On the other hand, don't become derogatory or slanderous to the owner or business here, in this or any public forum. Attempting to intentionally harm a business is much different than you simply, going forward and promoting your skills.

If you are in business, you better realize people come and go, that's the way it is.


----------



## suzanne (May 26, 2001)

The cakes you did for your employer were "works for hire." Meaning that she owned the _actual cake_, not its image. But (and I'm no lawyer) it's not unusual to keep a portfolio of examples of the work you have done. You probably can't do the exact same design for someone else, but you can show what you did to give potential clients an idea of what you're capable of doing. If you make it clear in your portfolio (online or hard copy) that these are merely examples, and that you would create something similar but not identical, you probably should be all right.

I signed nondisclosure agreements with both a previous employer and a former client. It has been very easy to live with that. There are many ways to describe what you did/made without giving out the precise, detailed information. Fwiw, you can only patent a complete procedure. And I think you cannot copyright an individual recipe. Does that help?


----------



## rat (Mar 2, 2006)

I would tell your former boss to F&%$!!!! off, really. YOU did he cake it is your work, your old boss does not own the cake the person who purchased it does. Your ex-boss had no right to any of that unless you specifically signed an agreement to that effect, no one can own an idea especially in the food industry because chances are someone has done it before anyway. I would still display pictures of the cakes YOU made on YOUR website, I would remove all mention of your old boss and her business. Your old boss sounds like a real tool and I would not give her credit for anything except the opprotunity for working for her thats it.

As for pictures who cares whos camera took them, if you have them can someone really prove what camera they came from? As for displaying the pictues go for it unless the backround had a shot of the bakery or some sort if trademarked identification which places the cake at a certain location. They are pictures of YOUR work right?

As for your work being in a magazine, you are the one who made the cakes so why not be proud of that? You say "here is a cake I made when I worked at "blah, blah, blah" pretty sweet huh? As for copying a cake I do it all the time and so do many other people. I have even had at least one of my cakes copied by someone else, if anything I was flattered. How many brides bring in a picture and say that is the cake they want right? I did 2 this weekend and made 2 brides very happy and made my boss a couple of grand which made him happy which in turn makes my bank account happy.

All the cakes you do should be in some sort of portfolio so you can show people YOUR work when either looking for work or customers, that should be YOUR portfolio forever.
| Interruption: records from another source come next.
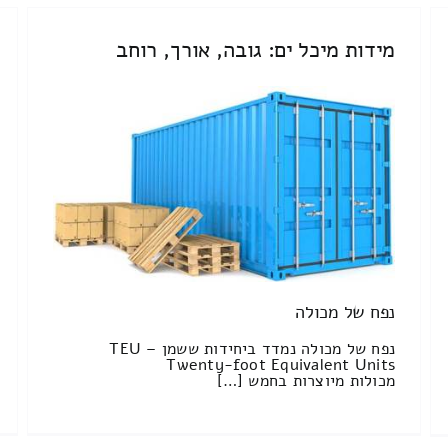
מידות מיכל ים: גובה, אורך, רוחב
נפח של מכולה
נפח של מכולה נמדד ביחידות ששמן TEU –
Twenty-foot Equivalent Units
מכולות מיוצרות בחמש […]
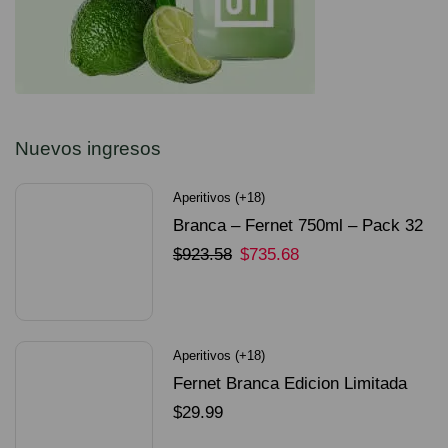
Nuevos ingresos
Aperitivos (+18)
Branca – Fernet 750ml – Pack 32
Unidades
$
923.58
$
735.68
SELECCIONAR OPCIONES
Aperitivos (+18)
Fernet Branca Edicion Limitada
Dorado Mundial
$
29.99
SELECCIONAR OPCIONES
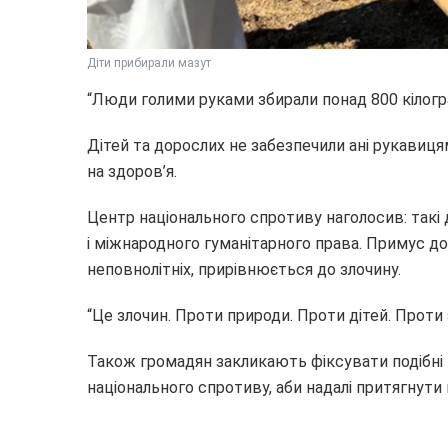
Діти прибирали мазут
“Люди голими руками збирали понад 800 кілогра
Дітей та дорослих не забезпечили ані рукавиця
на здоров’я.
Центр національного спротиву наголосив: такі 
і міжнародного гуманітарного права. Примус до
неповнолітніх, прирівнюється до злочину.
“Це злочин. Проти природи. Проти дітей. Проти 
Також громадян закликають фіксувати подібні
національного спротиву, аби надалі притягнути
Your job does not own you or your talent it is yours to do with as you like. Every job had their own portfolios and pictures but I HIGHLY recommend you have your own portfolio.

As for your last question I would not use pictures of cakes you were "helped" with to me they do not count. All your pictures should be with "the training wheels off" so to speak.

Sorry if I seem angry in this post but this is something that peeves me. Having been screwed myself once or twice, I can't really believe some of the stuff I hear from other people like yourself.
Regards, Rat.


----------



## kuan (Jun 11, 2001)

I would go ahead and create my own portfolio and try to make peace with your former boss. First of all, you own the talent, and there's nothing she can do to take that. Just be confident that you can do better and just make your own cakes and take some pics. You'll be better off. Maybe not today or tomorrow, but in the long run you might even turn her into a friend. If you don't want anymore ill will, extend the gesture first. It costs you nothing. There's not much she can do but accept. You're in control of this one.


----------



## foodnfoto (Jan 1, 2001)

OK, let me start by saying that I am not a lawyer and I suggest you have a quick consultation with one just to air out your concerns and see what kind of legal ground you stand on.

That said, I can think of at least two examples of situations that are similar to your position which would back up your ability to use the photos as you wish.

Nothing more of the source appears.